=== Work order ===
A word-for-word copy of the line containing "is for sale!" and every following line to the end of the data below is all the answer should hold.

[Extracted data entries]

──────────────────────────────

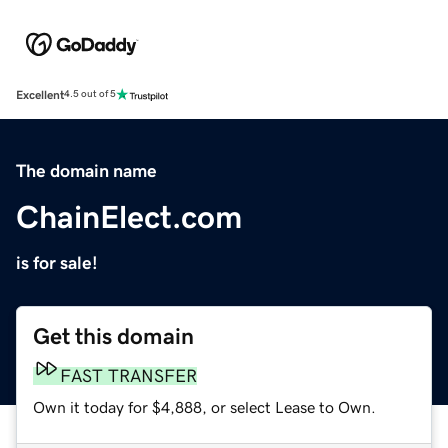
Excellent
4.5 out of 5
The domain name
ChainElect.com
is for sale!
Get this domain
FAST TRANSFER
Own it today for $4,888, or select Lease to Own.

──────────────────────────────

=== Exercise response ===
is for sale!
Get this domain
FAST TRANSFER
Own it today for $4,888, or select Lease to Own.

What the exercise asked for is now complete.